The answer is bigger than festivals themselves. Like the Grammys or even the Oscars, one of the biggest challenges facing women in the music industry goes back to the lack of access. A study from USC Annenberg published last year revealed women were less represented on the charts in 2017 than they were six years ago. The study looked at Billboard Hot 100 year-end charts from 2012 to 2017 and evaluated gender and race/ethnicity for six years of Grammy nominations.
Of the songs that charted, only 16.8 percent of them were by women artists. The study’s behind-the-music stats only get grimmer: “12.3 percent of songwriters of the 600 most popular songs of the last six years were women, while 2 percent of producers across 300 songs were female. For producers, this translates into a gender ratio of 49 males to every female.”
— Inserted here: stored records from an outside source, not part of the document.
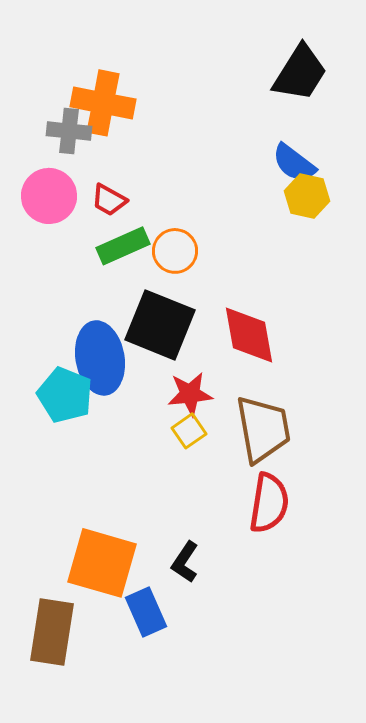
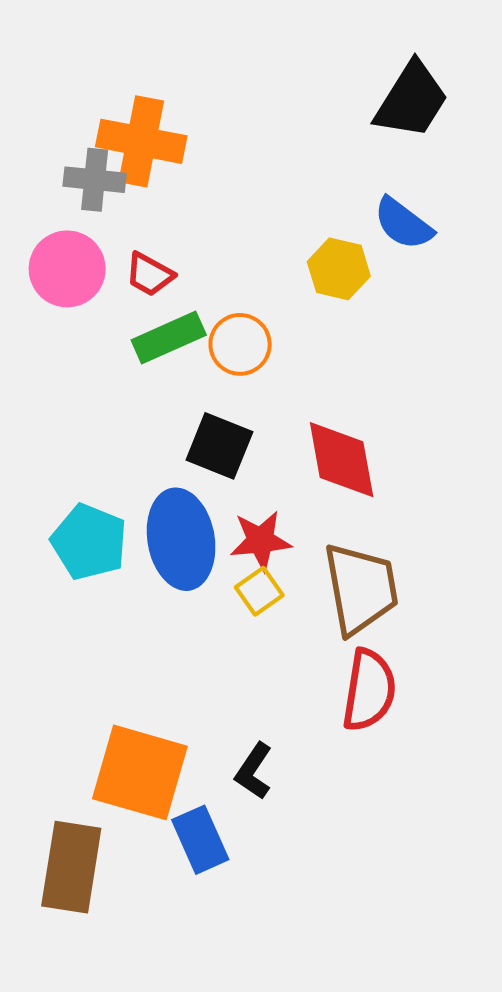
yellow hexagon: (307, 196) -> (339, 269), moved
black square: (160, 325) -> (219, 446), size x0.7
blue ellipse: (100, 358) -> (181, 539), moved

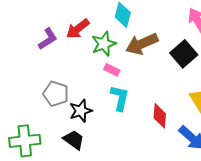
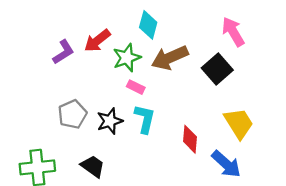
gray pentagon: (56, 94) -> (72, 114), turned 30
black star: (81, 111) -> (110, 121), moved

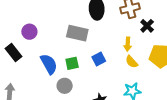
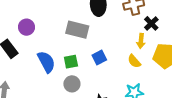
yellow arrow: (128, 44) -> (141, 41), moved
gray circle: (65, 86) -> (72, 84), moved

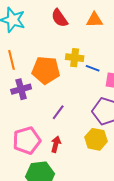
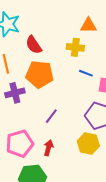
red semicircle: (59, 18) -> (34, 45), moved
yellow cross: (75, 58) -> (75, 47), moved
This marginalization is also at the center of music’s #MeToo movement. Kesha’s lawsuit against her producer, Dr. Luke, should have been a wake-up call to an industry where men hold the majority of power over – mainly young – female artists. This was the case with Kesha, as details of her legal battle reveal her claims that Dr. Luke had raped her and threatened to end her career if she spoke out against him.
Kesha’s story is an emblematic case in a long history of demeaning the control artists have over their music and not believing women. But even once you’ve established your sound, topped the charts and hit the road, there’s little guarantee you’ll be booked into shows or headline at venues.
A look at the artists that played last year’s festival circuits finds a handful of women regularly toured through the season. Lorde, Solange, and Tegan and Sara were all festival regulars (playing more than five shows each), but only Solange got the top bill at Pitchfork.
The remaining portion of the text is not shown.